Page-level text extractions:
::::

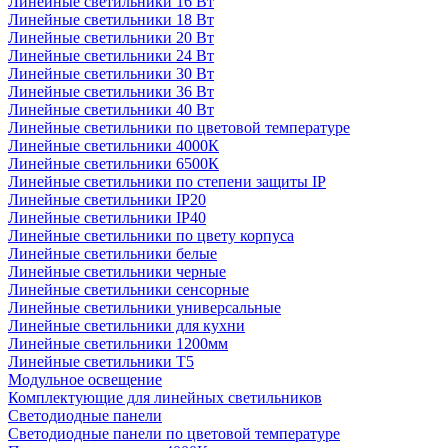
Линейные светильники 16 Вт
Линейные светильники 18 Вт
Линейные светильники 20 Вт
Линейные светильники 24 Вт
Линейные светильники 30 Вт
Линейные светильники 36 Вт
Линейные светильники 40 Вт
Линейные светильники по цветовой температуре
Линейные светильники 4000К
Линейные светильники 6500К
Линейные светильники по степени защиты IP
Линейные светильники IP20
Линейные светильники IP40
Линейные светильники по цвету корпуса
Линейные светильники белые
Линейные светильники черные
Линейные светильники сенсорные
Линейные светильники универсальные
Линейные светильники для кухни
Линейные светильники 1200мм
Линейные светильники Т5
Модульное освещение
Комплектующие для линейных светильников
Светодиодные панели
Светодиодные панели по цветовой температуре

::::

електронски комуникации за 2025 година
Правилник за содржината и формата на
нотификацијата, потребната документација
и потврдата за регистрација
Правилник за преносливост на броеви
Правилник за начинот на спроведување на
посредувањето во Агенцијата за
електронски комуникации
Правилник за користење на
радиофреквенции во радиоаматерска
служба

::::

What the task asks:
Go through the lines above. Select every one that has the string "цветовой".

Response area:
Линейные светильники по цветовой температуре
Светодиодные панели по цветовой температуре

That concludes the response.